THE RECORDS:
▼
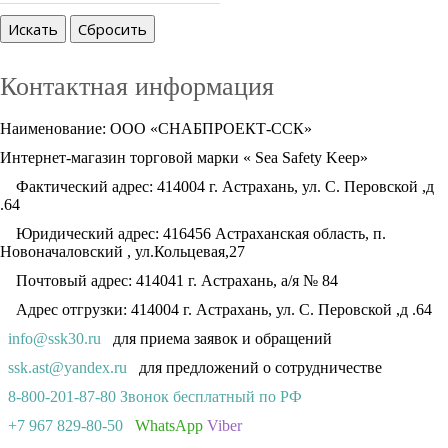
Контактная информация
Наименование: ООО «СНАБПРОЕКТ-ССК»
Интернет-магазин торговой марки « Sea Safety Keep»
Фактический адрес: 414004 г. Астрахань, ул. С. Перовской ,д
.64
Юридический адрес: 416456 Астраханская область, п.
Новоначаловский , ул.Кольцевая,27
Почтовый адрес: 414041 г. Астрахань, а/я № 84
Адрес отгрузки: 414004 г. Астрахань, ул. С. Перовской ,д .64
info@ssk30.ru
для приема заявок и обращений
ssk.ast@yandex.ru
для предложений о сотрудничестве
8-800-201-87-80 Звонок бесплатный по РФ
+7 967 829-80-50
WhatsApp
Viber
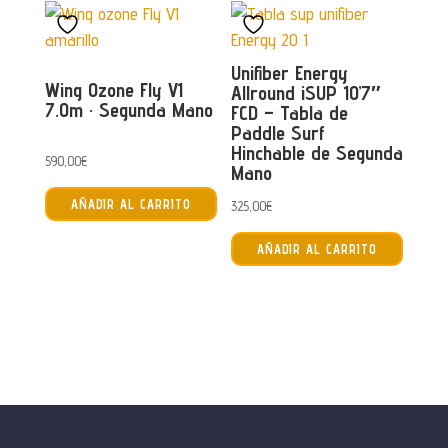
múltiples
múltip
variantes.
varian
Las
Las
Unifiber Energy
opciones
opcion
Wing Ozone Fly V1
Allround iSUP 10’7″
7.0m · Segunda Mano
se
se
FCD – Tabla de
Paddle Surf
pueden
puede
Hinchable de Segunda
elegir
elegir
590,00
€
Mano
en
en
AÑADIR AL CARRITO
325,00
€
la
la
página
página
AÑADIR AL CARRITO
de
de
producto
produc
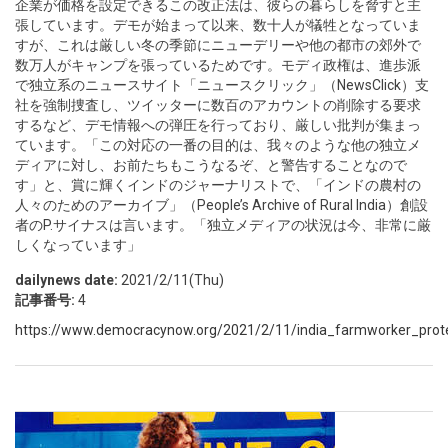
企業が価格を設定できるこの改正法は、彼らの暮らしを脅すと主
張しています。デモが始まって以来、数十人が犠牲となっていま
すが、これは厳しい冬の季節にニューデリーや他の都市の郊外で
数万人がキャンプを張っているためです。モディ政権は、進歩派
で独立系のニュースサイト「ニュースクリック」（NewsClick）支
社を強制捜査し、ツイッターに数百のアカウントの削除する要求
するなど、デモ情報への弾圧を行っており、厳しい批判が集まっ
ています。「この対応の一番の目的は、我々のような他の独立メ
ディアに対し、お前たちもこうなるぞ、と警告することなので
す」と、賞に輝くインドのジャーナリストで、「インドの農村の
人々のためのアーカイブ」（People’s Archive of Rural India）創設
者のP.サイナスは言います。「独立メディアの状況は今、非常に厳
しくなっています」
dailynews date:
2021/2/11(Thu)
記事番号:
4
https://www.democracynow.org/2021/2/11/india_farmworker_prote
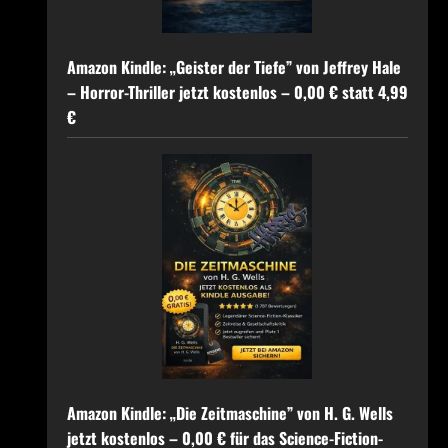
Amazon Kindle: „Geister der Tiefe” von Jeffrey Hale
– Horror-Thriller jetzt kostenlos – 0,00 € statt 4,99
€
Amazon Kindle: „Die Zeitmaschine” von H. G. Wells
jetzt kostenlos – 0,00 € für das Science-Fiction-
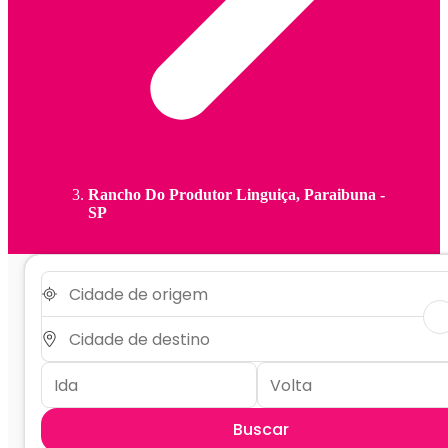
Rancho Do Produtor Linguiça, Paraibuna -
SP
Buscar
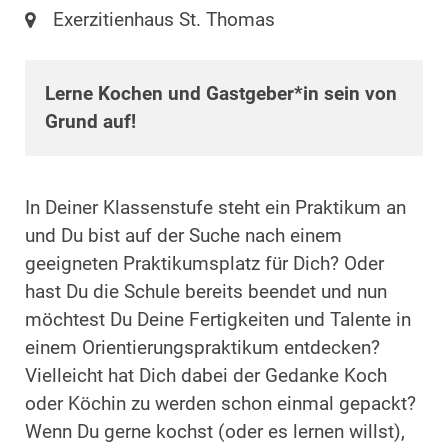
Ort:
Exerzitienhaus St. Thomas
Lerne Kochen und Gastgeber*in sein von
Grund auf!
In Deiner Klassenstufe steht ein Praktikum an
und Du bist auf der Suche nach einem
geeigneten Praktikumsplatz für Dich? Oder
hast Du die Schule bereits beendet und nun
möchtest Du Deine Fertigkeiten und Talente in
einem Orientierungspraktikum entdecken?
Vielleicht hat Dich dabei der Gedanke Koch
oder Köchin zu werden schon einmal gepackt?
Wenn Du gerne kochst (oder es lernen willst),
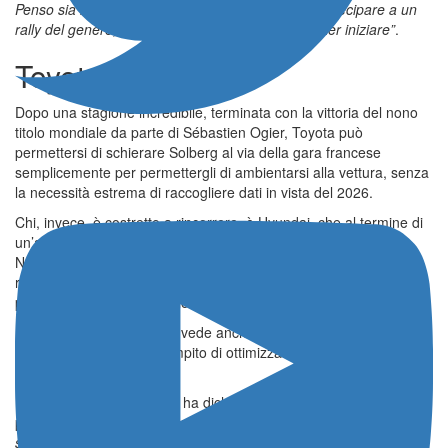
Penso sia importante, in vista del Monte Carlo, partecipare a un
rally del genere, e sono molto emozionato nel poter iniziare”
.
Toyota-Hyundai
Dopo una stagione incredibile, terminata con la vittoria del nono
titolo mondiale da parte di Sébastien Ogier, Toyota può
permettersi di schierare Solberg al via della gara francese
semplicemente per permettergli di ambientarsi alla vettura, senza
la necessità estrema di raccogliere dati in vista del 2026.
Chi, invece, è costretto a rincorrere, è Hyundai, che al termine di
un’annata deludente, culminata però con la vittoria di Thierry
Neuville e con il secondo posto di Adrien Fourmaux all’ultimo
round, deve cercare di raccogliere quante più informazioni
possibili in vista dell’esordio stagionale.
Il Rally du Devoluy, infatti, vede anche la partecipazione di Adrien
Fourmaux, che avrà il compito di ottimizzare le prestazioni su
asfalto della i20 N Rally1.
Il nuovo “acquisto” Toyota ha dichiarato quanto sia positiva la
presenza di un pilota dal suo calibro: “
È buono averlo qui. Penso
sia uno dei migliori piloti su asfalto. Ovviamente conosce un po’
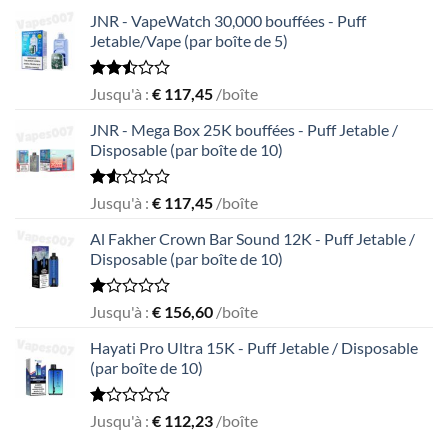
JNR - VapeWatch 30,000 bouffées - Puff
Jetable/Vape (par boîte de 5)
Rated
Jusqu'à :
€
117,45
/boîte
2.49
out
JNR - Mega Box 25K bouffées - Puff Jetable /
of 5
Disposable (par boîte de 10)
Rated
Jusqu'à :
€
117,45
/boîte
1.56
out
Al Fakher Crown Bar Sound 12K - Puff Jetable /
of
Disposable (par boîte de 10)
5
Rated
Jusqu'à :
€
156,60
/boîte
1.00
out
Hayati Pro Ultra 15K - Puff Jetable / Disposable
of
(par boîte de 10)
5
Rated
Jusqu'à :
€
112,23
/boîte
1.00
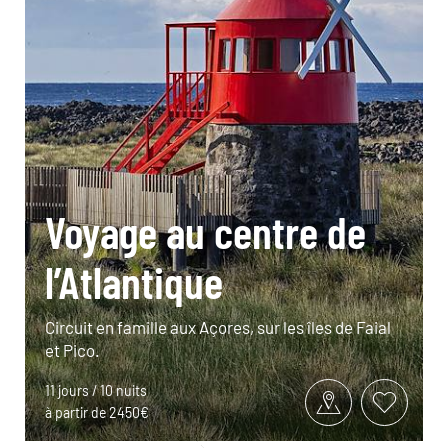
Voyage au centre de
l’Atlantique
Circuit en famille aux Açores, sur les îles de Faial
et Pico.
11 jours / 10 nuits
à partir de 2450€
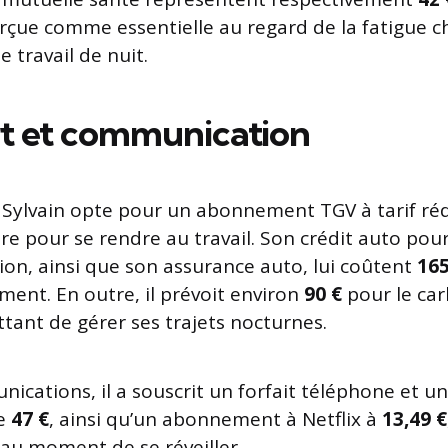
rçue comme essentielle au regard de la fatigue 
 travail de nuit.
t et communication
 Sylvain opte pour un abonnement TGV à tarif rédu
ure pour se rendre au travail. Son crédit auto pou
sion, ainsi que son assurance auto, lui coûtent
165
ment. En outre, il prévoit environ
90 €
pour le ca
ttant de gérer ses trajets nocturnes.
ications, il a souscrit un forfait téléphone et u
de
47 €
, ainsi qu’un abonnement à Netflix à
13,49 €
au moment de se réveiller.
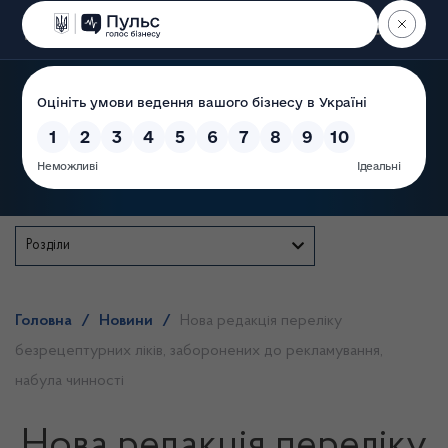
Пошук
Державна служба
Розділи
Головна
/
Новини
/
Нова редакція переліку
безрецептурних ліків, заборонених до рекламування,
набула чинності
Нова редакція переліку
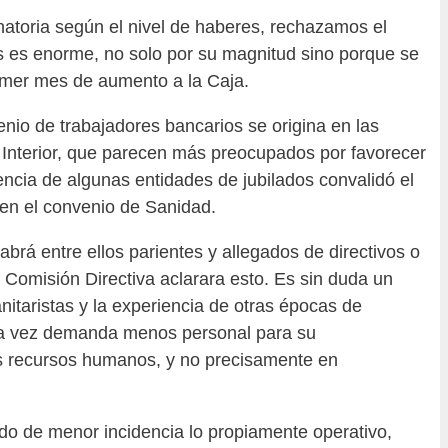
atoria según el nivel de haberes, rechazamos el
s es enorme, no solo por su magnitud sino porque se
rimer mes de aumento a la Caja.
nio de trabajadores bancarios se origina en las
Interior, que parecen más preocupados por favorecer
encia de algunas entidades de jubilados convalidó el
 en el convenio de Sanidad.
rá entre ellos parientes y allegados de directivos o
 Comisión Directiva aclarara esto. Es sin duda un
itaristas y la experiencia de otras épocas de
da vez demanda menos personal para su
 recursos humanos, y no precisamente en
ndo de menor incidencia lo propiamente operativo,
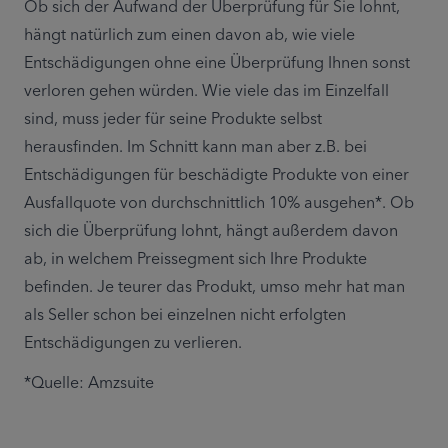
Ob sich der Aufwand der Überprüfung für Sie lohnt, 
hängt natürlich zum einen davon ab, wie viele 
Entschädigungen ohne eine Überprüfung Ihnen sonst 
verloren gehen würden. Wie viele das im Einzelfall 
sind, muss jeder für seine Produkte selbst 
herausfinden. Im Schnitt kann man aber z.B. bei 
Entschädigungen für beschädigte Produkte von einer 
Ausfallquote von durchschnittlich 10% ausgehen*. Ob 
sich die Überprüfung lohnt, hängt außerdem davon 
ab, in welchem Preissegment sich Ihre Produkte 
befinden. Je teurer das Produkt, umso mehr hat man 
als Seller schon bei einzelnen nicht erfolgten 
Entschädigungen zu verlieren.
*Quelle: Amzsuite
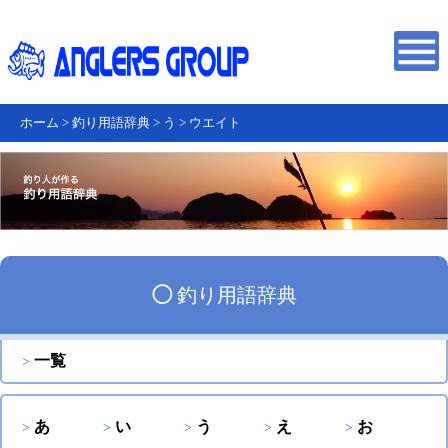
ホーム
>
釣り用語辞典
>
う
>
ウエイト
◯
釣り用語辞典
一覧
あ
い
う
え
お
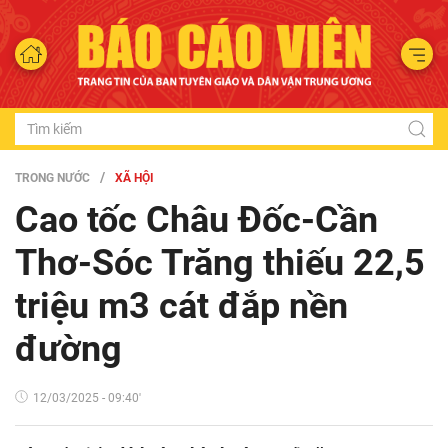
TRONG NƯỚC
XÃ HỘI
Cao tốc Châu Đốc-Cần
Thơ-Sóc Trăng thiếu 22,5
triệu m3 cát đắp nền
đường
12/03/2025 - 09:40'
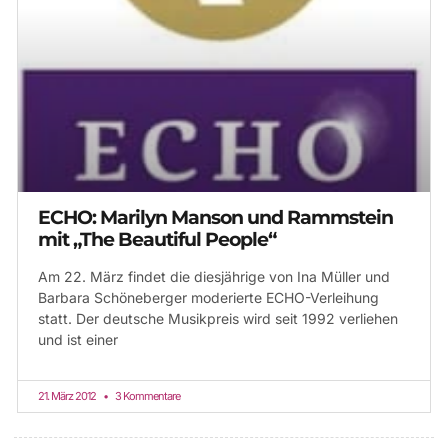
ECHO: Marilyn Manson und Rammstein
mit „The Beautiful People“
Am 22. März findet die diesjährige von Ina Müller und
Barbara Schöneberger moderierte ECHO-Verleihung
statt. Der deutsche Musikpreis wird seit 1992 verliehen
und ist einer
21. März 2012
3 Kommentare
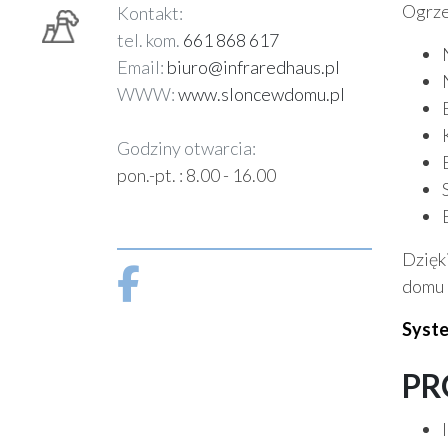
Ogrze
Kontakt:
tel. kom.
661 868 617
Email:
biuro@infraredhaus.pl
WWW:
www.sloncewdomu.pl
Godziny otwarcia:
pon.-pt. : 8.00 - 16.00
Dzięk
domu 
Syste
PR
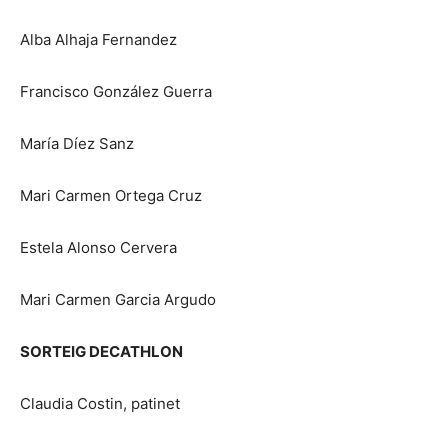
Alba Alhaja Fernandez
Francisco González Guerra
María Díez Sanz
Mari Carmen Ortega Cruz
Estela Alonso Cervera
Mari Carmen Garcia Argudo
SORTEIG DECATHLON
Claudia Costin, patinet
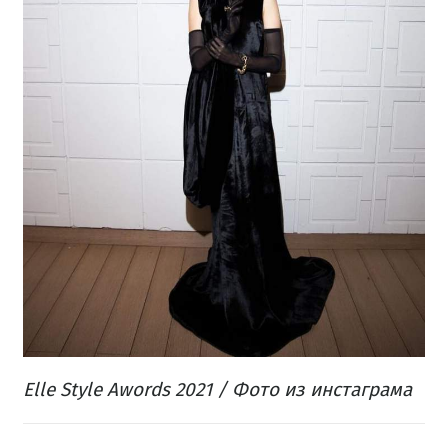
Elle Style Awords 2021 / Фото из инстаграма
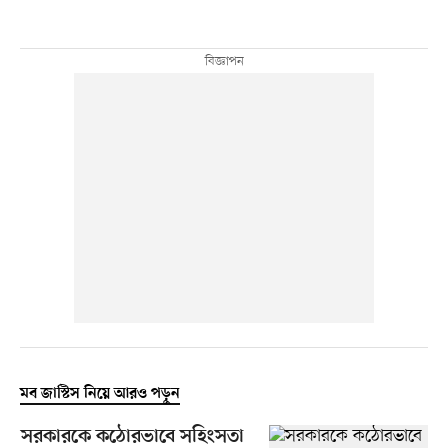
মব জাস্টিস নিয়ে আরও পড়ুন
সরকারকে কঠোরভাবে সহিংসতা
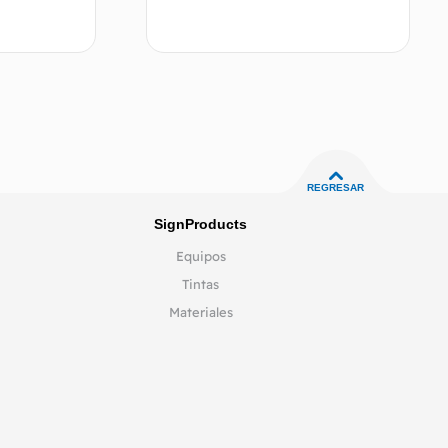
Leer más
Leer más
REGRESAR
SignProducts
Equipos
Tintas
Materiales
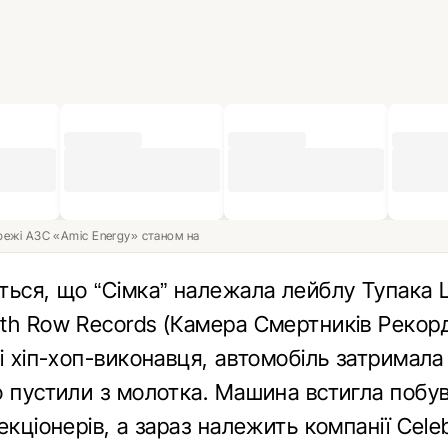
ережі АЗС «Amic Energy» станом на
ться, що “Сімка” належала лейблу Тупака 
th Row Records (Камера Смертників Рекорд
і хіп-хоп-виконавця, автомобіль затримала 
о пустили з молотка. Машина встигла побув
екціонерів, а зараз належить компанії Celeb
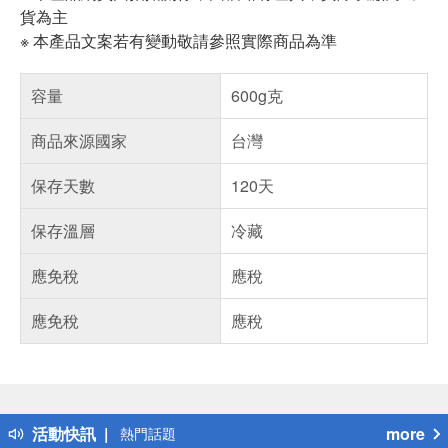
貨為主
※ 本產品文案若有變動敬請參照實際商品為準
容量
600g克
商品來源國家
台灣
保存天數
120天
保存溫層
冷藏
應免稅
應稅
應免稅
應稅
偏遠地區配送
詐騙網頁！請小心！
得獎公告
活動快訊
more
熱門話題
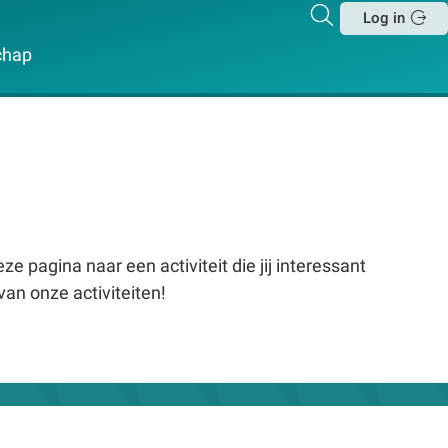
Zoeken
Log in
Sluit
chap
e pagina naar een activiteit die jij interessant
van onze activiteiten!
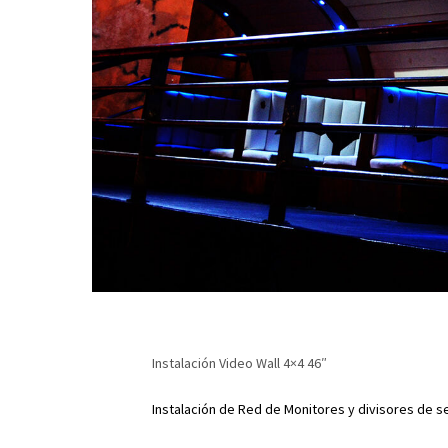
Instalación Video Wall 4×4 46″
Instalación de Red de Monitores y divisores de se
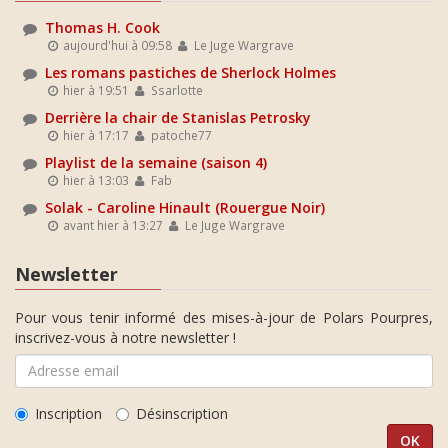
Thomas H. Cook
aujourd'hui à 09:58
Le Juge Wargrave
Les romans pastiches de Sherlock Holmes
hier à 19:51
Ssarlotte
Derrière la chair de Stanislas Petrosky
hier à 17:17
patoche77
Playlist de la semaine (saison 4)
hier à 13:03
Fab
Solak - Caroline Hinault (Rouergue Noir)
avant hier à 13:27
Le Juge Wargrave
Newsletter
Pour vous tenir informé des mises-à-jour de Polars Pourpres,
inscrivez-vous à notre newsletter !
Inscription
Désinscription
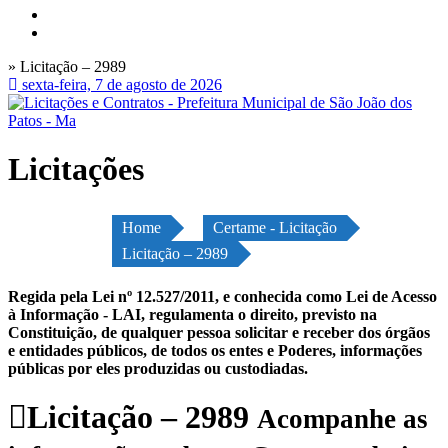
» Licitação – 2989
sexta-feira, 7 de agosto de 2026
Licitações
Home
Certame - Licitação
Licitação – 2989
Regida pela Lei nº 12.527/2011, e conhecida como Lei de Acesso
à Informação - LAI, regulamenta o direito, previsto na
Constituição, de qualquer pessoa solicitar e receber dos órgãos
e entidades públicos, de todos os entes e Poderes, informações
públicas por eles produzidas ou custodiadas.
Licitação – 2989
Acompanhe as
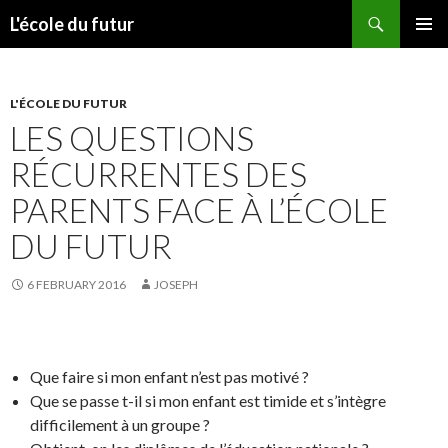
Search
L'école du futur
SKIP TO CONTENT
PRIMAR
MENU
L'ÉCOLE DU FUTUR
LES QUESTIONS
RÉCURRENTES DES
PARENTS FACE À L’ÉCOLE
DU FUTUR
6 FEBRUARY 2016
JOSEPH
Que faire si mon enfant n’est pas motivé ?
Que se passe t-il si mon enfant est timide et s’intègre
difficilement à un groupe ?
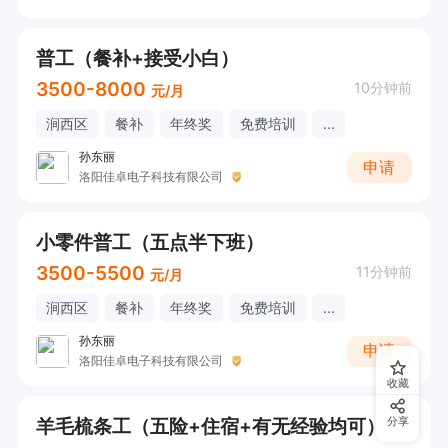
普工（餐补+接受小白）
3500-8000
10分钟前
元/月
涧西区
餐补
年终奖
免费培训
...
孙东丽
申请
洛阳佳卓电子科技有限公司
小零件普工（五点半下班）
3500-5500
11分钟前
元/月
涧西区
餐补
年终奖
免费培训
...
孙东丽
申请
洛阳佳卓电子科技有限公司
收藏
羊毛梳条工（五险+住宿+有无经验均可）
分享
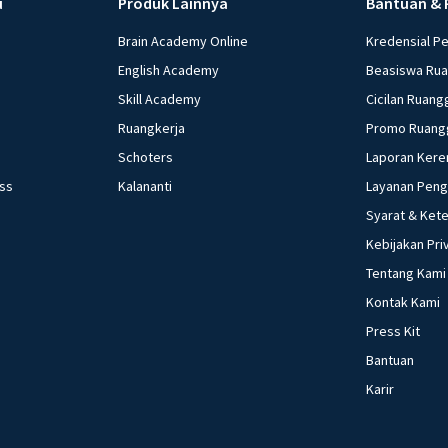
u
Produk Lainnya
Bantuan & 
Brain Academy Online
Kredensial P
English Academy
Beasiswa Ru
Skill Academy
Cicilan Ruang
Ruangkerja
Promo Ruang
Schoters
Laporan Kere
ess
Kalananti
Layanan Pen
Syarat & Ket
Kebijakan Pri
Tentang Kami
Kontak Kami
Press Kit
Bantuan
Karir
▲
AIM OF THE EXERCISE:
The answer should contain nothing but the lines from the top of the data above through the line containing "und Du bist auf der Suche nach einem", copied exactly, with no images.

RESPONSE TO THE EXERCISE:
Контактная информация
Наименование: ООО «СНАБПРОЕКТ-ССК»
Интернет-магазин торговой марки « Sea Safety Keep»
Фактический адрес: 414004 г. Астрахань, ул. С. Перовской ,д
.64
Юридический адрес: 416456 Астраханская область, п.
Новоначаловский , ул.Кольцевая,27
Почтовый адрес: 414041 г. Астрахань, а/я № 84
Адрес отгрузки: 414004 г. Астрахань, ул. С. Перовской ,д .64
info@ssk30.ru
для приема заявок и обращений
ssk.ast@yandex.ru
для предложений о сотрудничестве
8-800-201-87-80 Звонок бесплатный по РФ
+7 967 829-80-50
WhatsApp
Viber
múltiples
múltip
variantes.
varian
Las
Las
Unifiber Energy
opciones
opcion
Wing Ozone Fly V1
Allround iSUP 10’7″
7.0m · Segunda Mano
se
se
FCD – Tabla de
Paddle Surf
pueden
puede
Hinchable de Segunda
elegir
elegir
590,00
€
Mano
en
en
AÑADIR AL CARRITO
325,00
€
la
la
página
página
AÑADIR AL CARRITO
de
de
producto
produc
企業が価格を設定できるこの改正法は、彼らの暮らしを脅すと主
張しています。デモが始まって以来、数十人が犠牲となっていま
すが、これは厳しい冬の季節にニューデリーや他の都市の郊外で
数万人がキャンプを張っているためです。モディ政権は、進歩派
で独立系のニュースサイト「ニュースクリック」（NewsClick）支
社を強制捜査し、ツイッターに数百のアカウントの削除する要求
するなど、デモ情報への弾圧を行っており、厳しい批判が集まっ
ています。「この対応の一番の目的は、我々のような他の独立メ
ディアに対し、お前たちもこうなるぞ、と警告することなので
す」と、賞に輝くインドのジャーナリストで、「インドの農村の
人々のためのアーカイブ」（People’s Archive of Rural India）創設
者のP.サイナスは言います。「独立メディアの状況は今、非常に厳
しくなっています」
dailynews date:
2021/2/11(Thu)
記事番号:
4
https://www.democracynow.org/2021/2/11/india_farmworker_prote
Amazon Kindle: „Geister der Tiefe” von Jeffrey Hale
– Horror-Thriller jetzt kostenlos – 0,00 € statt 4,99
€
Amazon Kindle: „Die Zeitmaschine” von H. G. Wells
jetzt kostenlos – 0,00 € für das Science-Fiction-
Rancho Do Produtor Linguiça, Paraibuna -
SP
Buscar
Ort:
Exerzitienhaus St. Thomas
Lerne Kochen und Gastgeber*in sein von
Grund auf!
In Deiner Klassenstufe steht ein Praktikum an
und Du bist auf der Suche nach einem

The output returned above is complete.